Why Do We Love Books?

Lytton Strachey by Dora Carrington (1916) courtesy National Portrait Gallery, London

Miss Demeanor’s Question of the Week: Why Do We Love Books?

Keenan: I love books because they transport me from real life and give me a chance to see the world through someone else’s eyes.

Susan: I love books because they reassure me that I’m not the only lunatic out there. I’ve found some of my best friends in books. (Jane Eyre comes to mind.) They comfort me, inspire me, teach me and show me the world. Recently I was reading Julia Philips novel, Disappearing Earth, which is set in Siberia, and I thought, I’m in Siberia!

Emilya: Well… yeah. I can’t imagine not reading. I don’t think more than a day has ever passed in my life after the age of 8 when I didn’t read for pleasure. Escapism, education, you name it, books do it for me. In that vein, I especially appreciate books written by authors from environments completely different from mine, whether it’s other countries, other genders, class, background, etc., etc.

Connie: “The books transported her into new worlds and introduced her to amazing people who lived exciting lives. She went on olden-day sailing ships with Joseph Conrad. She went to Africa with Ernest Hemingway and to India with Rudyard Kipling. She travelled all over the world while sitting in her little room in an English village.” – Maltida by Roald Dahl

Tracee: I can’t remember a time when I couldn’t read, so it is like food or water or sleep. I don’t think about why I need it, I just do. 
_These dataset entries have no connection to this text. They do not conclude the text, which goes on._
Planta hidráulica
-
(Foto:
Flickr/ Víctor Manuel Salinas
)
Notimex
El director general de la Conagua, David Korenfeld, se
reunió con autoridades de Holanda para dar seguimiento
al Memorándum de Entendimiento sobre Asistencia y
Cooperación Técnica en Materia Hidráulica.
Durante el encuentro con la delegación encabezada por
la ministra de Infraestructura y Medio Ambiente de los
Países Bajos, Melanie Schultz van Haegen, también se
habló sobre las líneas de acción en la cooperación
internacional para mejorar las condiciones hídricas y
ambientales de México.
Michele: There are so many reasons I love books. The first reason is one I often told my children, which is, if you have a book with you, you are never lonely. I learned that as a young child with my own bookcase filled with Little Golden Books, which are still popular. (Look what I found as a recent example.) Another reason I love books is because they have the answer to whatever you are challenged by. When I was a new gardener, you would find me sitting in the dirt with a book on my lap, learning how much sun, what kind of dirt, etc., my plant needed. Google may provide an instant short answer to questions, but books give you so much more. And best of all, like Susan, I love being transplanted to a different time and place. The book I just finished writing takes place along The Wild Atlantic Way and is my way of returning the gift.